Suppose I have the following file structure in the root of my site:
index.php
autoload.php
----| /Models
--------| /MainModel
------------| MainModel.php
----| /Controllers
--------| /MainController
------------| MainController.php
Suppose there is a method in MainModel.php called mainMethod () as follows:
<?php namespace Models\MainModel;
class MainModel
{
public function mainMethod()
{
return json_encode(array('mensagem' => 'Tudo funcionando por aqui'));
}
}
In index.php , I include the file autoload.php
<?php
include_once 'autoload.php';
// resto do código
My autoload.php file has the following code:
spl_autoload_register(function ($class) {
$prefix = '';
$base_dir = __DIR__.'/';
$len = strlen($prefix);
if (strncmp($prefix, $class, $len) !== 0) {
return;
}
$relative_class = substr($class, $len);
$file = $base_dir.str_replace('\', '/', $relative_class).'.php';
if (file_exists($file)) {
require $file;
}
});
Now, comes witchcraft that I do not understand how it works. If I do:
<?php
include_once 'autoload.php';
$obj = new Models\MainModel\MainModel;
echo $obj->mainMethod();
// Output: {"mensagem": "Tudo funcionando por aqui"}
Even if I indicate the classes of controllers the recognition is the same. It works!

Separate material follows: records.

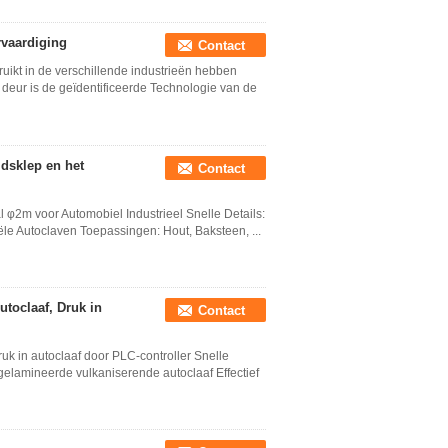
rvaardiging
Contact
uikt in de verschillende industrieën hebben
deur is de geïdentificeerde Technologie van de
idsklep en het
Contact
 φ2m voor Automobiel Industrieel Snelle Details:
ële Autoclaven Toepassingen: Hout, Baksteen, ...
toclaaf, Druk in
Contact
k in autoclaaf door PLC-controller Snelle
gelamineerde vulkaniserende autoclaaf Effectief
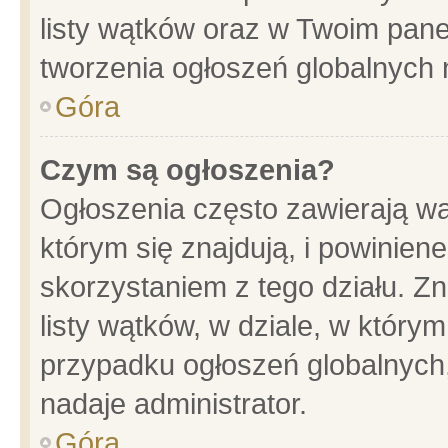
listy wątków oraz w Twoim pane
tworzenia ogłoszeń globalnych n
Góra
Czym są ogłoszenia?
Ogłoszenia często zawierają wa
którym się znajdują, i powinien
skorzystaniem z tego działu. Zn
listy wątków, w dziale, w który
przypadku ogłoszeń globalnych
nadaje administrator.
Góra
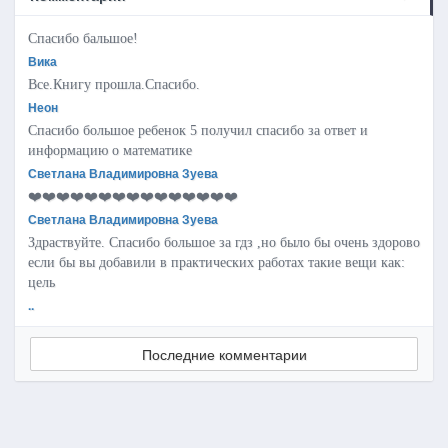
Спасибо бальшое!
Вика
Все.Книгу прошла.Спасибо.
Неон
Спасибо большое ребенок 5 получил спасибо за ответ и
информацию о математике
Светлана Владимировна Зуева
❤️❤️❤️❤️❤️❤️❤️❤️❤️❤️❤️❤️❤️❤️❤️
Светлана Владимировна Зуева
Здраствуйте. Спасибо большое за гдз ,но было бы очень здорово
если бы вы добавили в практических работах такие вещи как:
цель
..
Последние комментарии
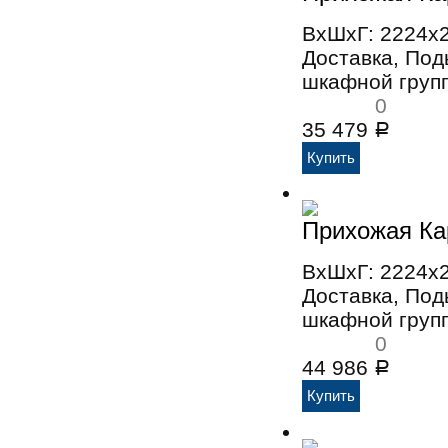
ВхШхГ: 2224x
Доставка, По
шкафной групп
0
35 479
Р
Прихожая Ка
ВхШхГ: 2224x
Доставка, По
шкафной групп
0
44 986
Р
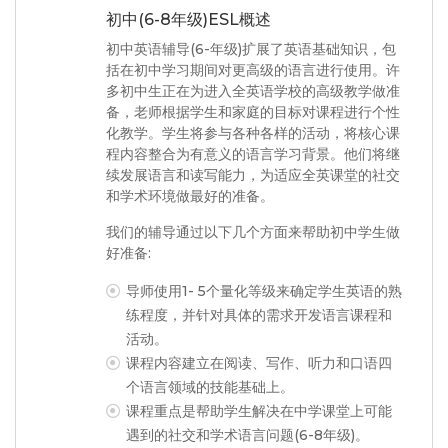
初中(6-8年级)ESL概述
初中英语辅导(6-年级)扩展了英语基础知识，包
括在初中学习期间对更高级的语言进行使用。许
多初中生正在为进入全英语学校的高级教学做准
备，老师根据学生和家庭的目标对课程进行个性
化教学。学生将参与各种各样的活动，将核心课
程内容整合为有意义的语言学习背景。他们将继
续发展语言和读写能力，为适应全英课堂的社交
和学术环境做最好的准备。
我们的辅导通过以下几个方面来帮助初中学生做
好准备:
导师使用1- 5个量化等级来确定学生英语的熟
练程度，并针对具体的需求开发语言课程和
活动。
课程内容建立在阅读、写作、听力和口语四
个语言领域的技能基础上。
课程重点是帮助学生解决在中学课堂上可能
遇到的社交和学术语言问题(6-8年级)。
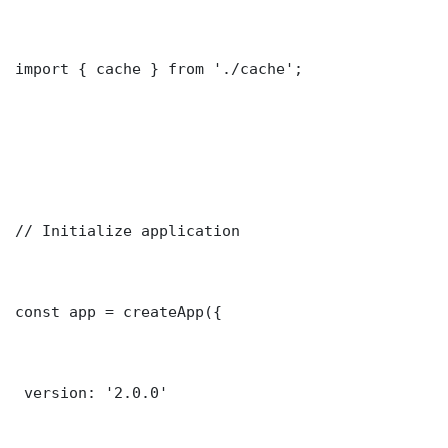
import { cache } from './cache';

// Initialize application

const app = createApp({

 version: '2.0.0'
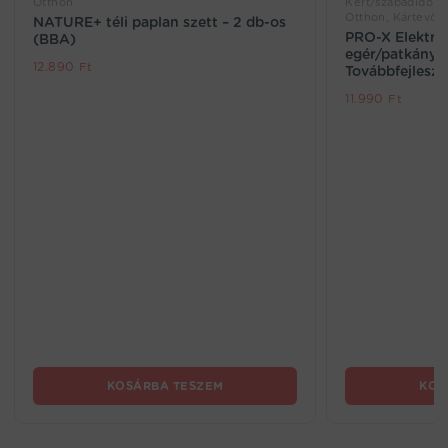
Otthon
Kert/szabadidő, Ro
Otthon, Kártevők
NATURE+ téli paplan szett – 2 db-os
PRO-X Elektr
(BBA)
egér/patkányc
12.890
Ft
Továbbfejleszt
11.990
Ft
KOSÁRBA TESZEM
KOS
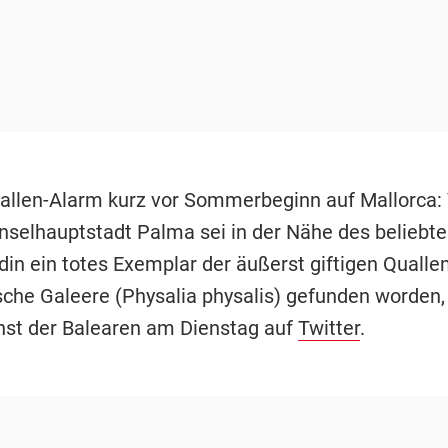
uallen-Alarm kurz vor Sommerbeginn auf Mallorca: 
Inselhauptstadt Palma sei in der Nähe des beliebt
din ein totes Exemplar der äußerst giftigen Qualle
sche Galeere (Physalia physalis) gefunden worden,
nst der Balearen am Dienstag auf
Twitter
.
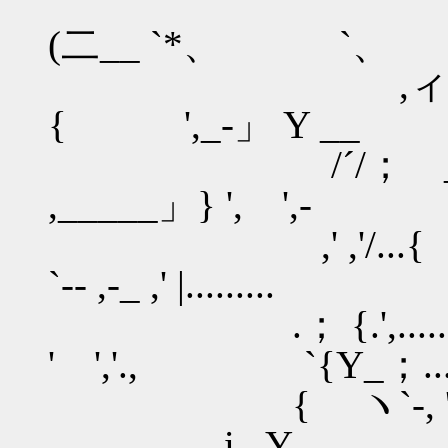
ﾉ_,イ_/ﾊ>' /
(二__ `*、 `、
,ィ「 __､.__
{ ',_-」 Y __ `
/´/； _____
,_____」} ', ',- } }
,' ,'/...{ ーｲ' 
`-- ,-_ ,' |.........
.； {.',.....{
' ','., `{Y_；.....
{ ヽ`-, ' //|
, i...Y..........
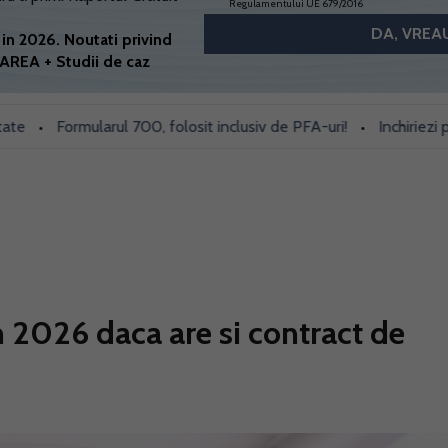
Regulamentului UE 679/2016
in 2026. Noutati privind
AREA + Studii de caz
Formularul 700, folosit inclusiv de PFA-uri!
Inchiriezi prin B
•
•
n 2026 daca are si contract de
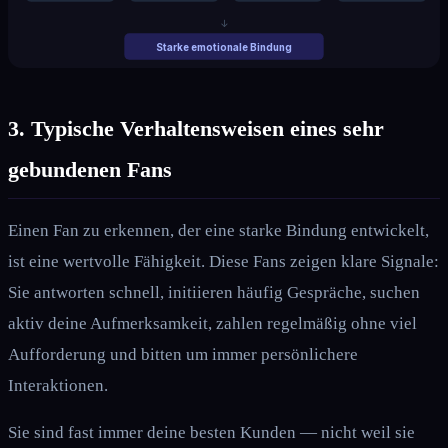
↓
Starke emotionale Bindung
3. Typische Verhaltensweisen eines sehr
gebundenen Fans
Einen Fan zu erkennen, der eine starke Bindung entwickelt,
ist eine wertvolle Fähigkeit. Diese Fans zeigen klare Signale:
Sie antworten schnell, initiieren häufig Gespräche, suchen
aktiv deine Aufmerksamkeit, zahlen regelmäßig ohne viel
Aufforderung und bitten um immer persönlichere
Interaktionen.
Sie sind fast immer deine besten Kunden — nicht weil sie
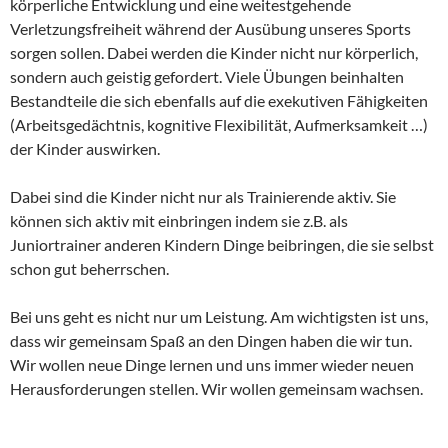
körperliche Entwicklung und eine weitestgehende
Verletzungsfreiheit während der Ausübung unseres Sports
sorgen sollen. Dabei werden die Kinder nicht nur körperlich,
sondern auch geistig gefordert. Viele Übungen beinhalten
Bestandteile die sich ebenfalls auf die exekutiven Fähigkeiten
(Arbeitsgedächtnis, kognitive Flexibilität, Aufmerksamkeit …)
der Kinder auswirken.
Dabei sind die Kinder nicht nur als Trainierende aktiv. Sie
können sich aktiv mit einbringen indem sie z.B. als
Juniortrainer anderen Kindern Dinge beibringen, die sie selbst
schon gut beherrschen.
Bei uns geht es nicht nur um Leistung. Am wichtigsten ist uns,
dass wir gemeinsam Spaß an den Dingen haben die wir tun.
Wir wollen neue Dinge lernen und uns immer wieder neuen
Herausforderungen stellen. Wir wollen gemeinsam wachsen.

Well, I have a closure autoload that works, but how does this closure work? How does PHP's autoloading recognize classes within folders, even though I have indicated only the project root?
PHP is going inside the folders and recognizing the classes, how is this possible?
The big detail of this is that if the MainModel.php file is not inside a MainModel folder (with the same file name) the autoload does not work.
Another curious thing is that the namespace have to indicate the path of the file to the class from the root Models\MainModel
, then I declare the class.
I do not want to know how to use autoload, because this I already got, but rather how it works, because I'm using something I do not know how it works.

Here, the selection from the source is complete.